Doutora em Transportes e professora da Universidade Federal de Goiás (UFG), Erika Cristine Kneib afirma que os marcos urbanos são importantes para a legibilidade da cidade, que é necessária para a relação com o cidadão. Kneib explica que os marcos são usados na leitura da cidade, uma forma de reconhecer e se afeiçoar com o espaço urbano, além de servir também na construção da paisagem. “A Praça do Relógio já foi um ponto paisagístico importante e se o problema é ela não ser uma praça, que construam a praça para o relógio.”
Utilidade
Andrey Azeredo explica que o recorte na Praça do Relógio é uma decisão técnica que procura resolver o problema da Avenida Jamel Cecílio e, por isso, não ocorre sozinha. Além desta mudança, cuja decisão foi tomada em 2013, há um projeto de reconfiguração semafórica e proibição de estacionamento em parte da via. “Com as mudanças, seria ainda pior se mantivesse a rotatória. O semáforo organiza melhor o trânsito e melhora a fluidez.

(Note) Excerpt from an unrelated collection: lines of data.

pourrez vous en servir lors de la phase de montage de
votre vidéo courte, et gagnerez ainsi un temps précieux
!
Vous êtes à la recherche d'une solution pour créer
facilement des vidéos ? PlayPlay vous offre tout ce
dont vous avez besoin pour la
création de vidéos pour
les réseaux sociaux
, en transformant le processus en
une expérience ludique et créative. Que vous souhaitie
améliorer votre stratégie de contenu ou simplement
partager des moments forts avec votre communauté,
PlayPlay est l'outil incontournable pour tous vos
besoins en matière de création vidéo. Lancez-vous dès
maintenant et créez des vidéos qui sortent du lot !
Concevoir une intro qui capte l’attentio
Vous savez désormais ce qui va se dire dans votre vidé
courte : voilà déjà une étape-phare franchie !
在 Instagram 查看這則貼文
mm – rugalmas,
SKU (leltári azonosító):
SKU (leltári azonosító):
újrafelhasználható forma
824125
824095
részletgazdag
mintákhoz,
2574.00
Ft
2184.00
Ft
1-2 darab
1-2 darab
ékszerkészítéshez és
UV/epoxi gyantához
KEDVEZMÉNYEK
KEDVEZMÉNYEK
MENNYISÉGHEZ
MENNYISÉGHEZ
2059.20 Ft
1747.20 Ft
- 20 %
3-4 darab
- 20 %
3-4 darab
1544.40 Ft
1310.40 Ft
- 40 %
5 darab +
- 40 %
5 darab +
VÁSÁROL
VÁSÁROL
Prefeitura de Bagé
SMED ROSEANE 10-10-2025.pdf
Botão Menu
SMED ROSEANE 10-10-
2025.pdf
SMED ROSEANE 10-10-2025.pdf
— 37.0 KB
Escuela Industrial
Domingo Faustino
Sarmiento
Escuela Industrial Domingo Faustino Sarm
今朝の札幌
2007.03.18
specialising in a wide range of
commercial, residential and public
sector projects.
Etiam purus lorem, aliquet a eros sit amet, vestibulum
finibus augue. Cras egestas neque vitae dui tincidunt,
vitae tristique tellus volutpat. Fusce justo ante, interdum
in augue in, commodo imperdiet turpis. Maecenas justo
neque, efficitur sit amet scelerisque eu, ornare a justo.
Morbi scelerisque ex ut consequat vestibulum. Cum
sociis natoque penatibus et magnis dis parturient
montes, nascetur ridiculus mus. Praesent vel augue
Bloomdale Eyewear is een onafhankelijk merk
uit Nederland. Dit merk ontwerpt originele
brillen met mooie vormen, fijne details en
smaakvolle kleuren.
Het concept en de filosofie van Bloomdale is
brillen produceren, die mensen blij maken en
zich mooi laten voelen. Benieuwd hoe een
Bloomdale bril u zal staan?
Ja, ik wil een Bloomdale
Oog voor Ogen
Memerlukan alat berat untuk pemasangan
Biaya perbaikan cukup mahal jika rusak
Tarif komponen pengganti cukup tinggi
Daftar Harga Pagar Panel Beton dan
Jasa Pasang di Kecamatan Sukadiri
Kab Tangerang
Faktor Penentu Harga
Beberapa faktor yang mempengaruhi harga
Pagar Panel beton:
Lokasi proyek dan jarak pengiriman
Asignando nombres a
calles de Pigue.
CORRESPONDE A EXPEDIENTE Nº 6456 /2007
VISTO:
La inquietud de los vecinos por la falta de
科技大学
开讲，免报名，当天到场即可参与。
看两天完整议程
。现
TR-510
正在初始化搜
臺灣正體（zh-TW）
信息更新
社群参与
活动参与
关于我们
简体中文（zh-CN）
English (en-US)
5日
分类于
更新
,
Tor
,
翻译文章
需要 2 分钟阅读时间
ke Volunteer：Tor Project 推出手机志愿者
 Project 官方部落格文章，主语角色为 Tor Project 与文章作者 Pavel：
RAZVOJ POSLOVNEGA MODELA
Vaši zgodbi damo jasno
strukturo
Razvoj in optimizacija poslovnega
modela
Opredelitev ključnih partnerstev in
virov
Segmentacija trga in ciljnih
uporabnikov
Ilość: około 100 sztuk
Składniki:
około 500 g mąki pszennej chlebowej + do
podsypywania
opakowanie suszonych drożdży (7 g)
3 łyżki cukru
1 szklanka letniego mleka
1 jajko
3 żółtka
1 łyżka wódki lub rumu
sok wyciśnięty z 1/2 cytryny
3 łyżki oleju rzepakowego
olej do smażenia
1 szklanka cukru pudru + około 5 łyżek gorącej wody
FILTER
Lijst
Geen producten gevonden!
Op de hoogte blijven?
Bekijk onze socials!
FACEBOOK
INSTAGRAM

Hoje, a rotatória já não beneficia o trânsito local, é uma demanda de quem está na região.”
Maria Ester, em contrapartida, acredita que a rotatória no local, por ter mais de quatro saídas, funciona melhor que a semaforização na ordenação do trânsito. “Além disso, ela funciona como barreira da água em enxurrada, quebrando a velocidade e ajudando na drenagem da cidade.” Ela também afirma que a rotatória facilita a fluidez e a segurança, já que não há respeito pela semaforização. Andrey diz que, nesse caso, o argumento seria usar o problema da falta de respeito para impossibilitar mudanças na cidade.